Please copy each line of the records below that holds the word "Christmas".

RECORDS FOR THE TASK:
========================

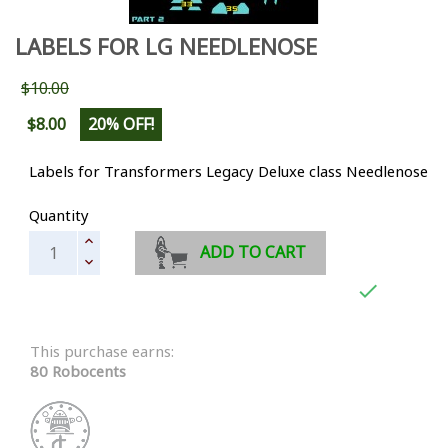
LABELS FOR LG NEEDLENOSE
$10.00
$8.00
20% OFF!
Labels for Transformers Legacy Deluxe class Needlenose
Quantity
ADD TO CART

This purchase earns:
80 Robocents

========================

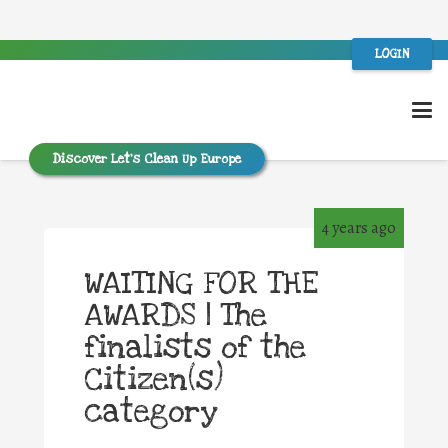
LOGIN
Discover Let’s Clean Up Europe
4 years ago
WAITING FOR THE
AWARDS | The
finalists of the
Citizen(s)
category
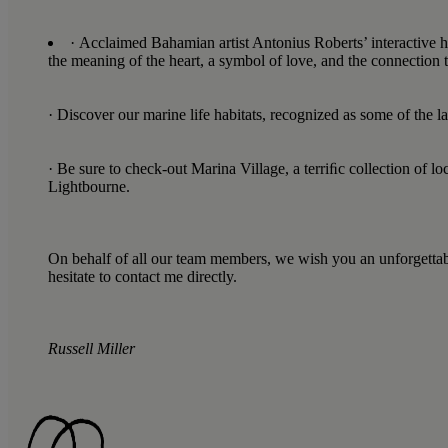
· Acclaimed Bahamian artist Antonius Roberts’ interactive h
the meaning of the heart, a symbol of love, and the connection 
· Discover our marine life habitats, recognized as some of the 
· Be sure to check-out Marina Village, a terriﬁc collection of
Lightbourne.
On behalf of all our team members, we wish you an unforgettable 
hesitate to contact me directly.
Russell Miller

========================

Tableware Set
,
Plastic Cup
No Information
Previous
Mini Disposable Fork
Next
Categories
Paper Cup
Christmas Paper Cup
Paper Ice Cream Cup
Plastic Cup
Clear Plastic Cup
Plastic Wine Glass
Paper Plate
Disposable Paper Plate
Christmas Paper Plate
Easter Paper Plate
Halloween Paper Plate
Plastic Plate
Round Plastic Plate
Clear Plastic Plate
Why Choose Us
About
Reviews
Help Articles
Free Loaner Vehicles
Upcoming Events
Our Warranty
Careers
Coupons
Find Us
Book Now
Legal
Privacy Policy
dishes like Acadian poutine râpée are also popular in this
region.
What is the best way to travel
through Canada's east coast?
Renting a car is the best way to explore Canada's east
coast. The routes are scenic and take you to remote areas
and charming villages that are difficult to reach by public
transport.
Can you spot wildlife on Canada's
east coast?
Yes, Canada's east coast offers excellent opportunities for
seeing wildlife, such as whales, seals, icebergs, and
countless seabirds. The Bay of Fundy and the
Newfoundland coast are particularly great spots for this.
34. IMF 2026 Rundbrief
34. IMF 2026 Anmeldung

========================

RESPONSE BOX:
Christmas Paper Cup
Christmas Paper Plate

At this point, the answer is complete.